SpaceX creates World's Tallest Rocket by stacking Starship on the top of Super Heavy Rocket

Elon Musk’s SpaceX recently stacked the world’s tallest rocket outside of Boca Chica, Texas, by placing its Starship prototype (SN20) on top of the new Super Heavy booster rocket, measuring nearly 400-foot-tall. This combined rocket even beaks the record of NASA’s Saturn V rocket which was used earlier for sending astronauts to the moon.

NASA’s Saturn V rocket sent Apollo 11 astronauts to the moon in 1969 and was 363 feet tall while the stacked Starship spacecraft and the Super Heavy Booster together are 395 feet tall, and can be imagined as tall as a 36-story building (which is even bigger than the great pyramid of Giza). Starship’s actual prototype is 160 feet tall, built using stainless steel which is basically the earlier version of the rocket that Musk unwrapped in 2019. Whereas the new Super Heavy booster is 230 feet tall.

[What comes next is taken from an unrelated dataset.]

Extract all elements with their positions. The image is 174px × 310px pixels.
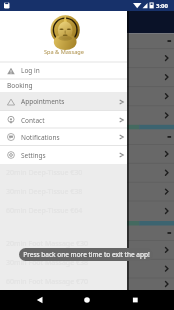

This was part of preparations for Starship’s first-ever orbital launch. There was no official live telecast of the testing but SpaceX founder Elon Musk shared some amazing images and a video that showed the booster being moved to the company’s orbital launch mount, and of the towering rocket from the launchpad as well. 29 Raptor rocket engines installed by engineers to the base part of the rocket (booster).

Musk also mentioned four “significant items” that SpaceX wants to accomplish in the next two weeks as preparation for the Starship 20 launch. He further pointed out that tiles for Starship 20 are about “98% done” and the rest require machining as of their unique shapes.

SpaceX’s mission is also under close look by NASA specifically the U.S space agency earlier in 2021 gave the company a controversial $2.9 billion contract for sending astronauts to the surface of the moon using rockets.

This mission is the main part of Elon Musk’s vision for sending humans and cargo to the moon and subsequently then to Mars to make humankind a successful “multi-planetary species”.

SpaceX’s fleet of Falcon 9 and Falcon Heavy rockets are not much reusable, Musk aims to make the ongoing Starship fully reusable in the future thus such a rocket which is like a commercial airplane having short turnaround times between flights but the only major costlier thing is fuel.

Starship and Super Heavy still requires further tests before it becomes ready to launch. It includes testing of its thermal shielding and other launch equipment and also looking for a US Federal Aviation Administration environmental review of its launch operations with no information yet on when this will happen.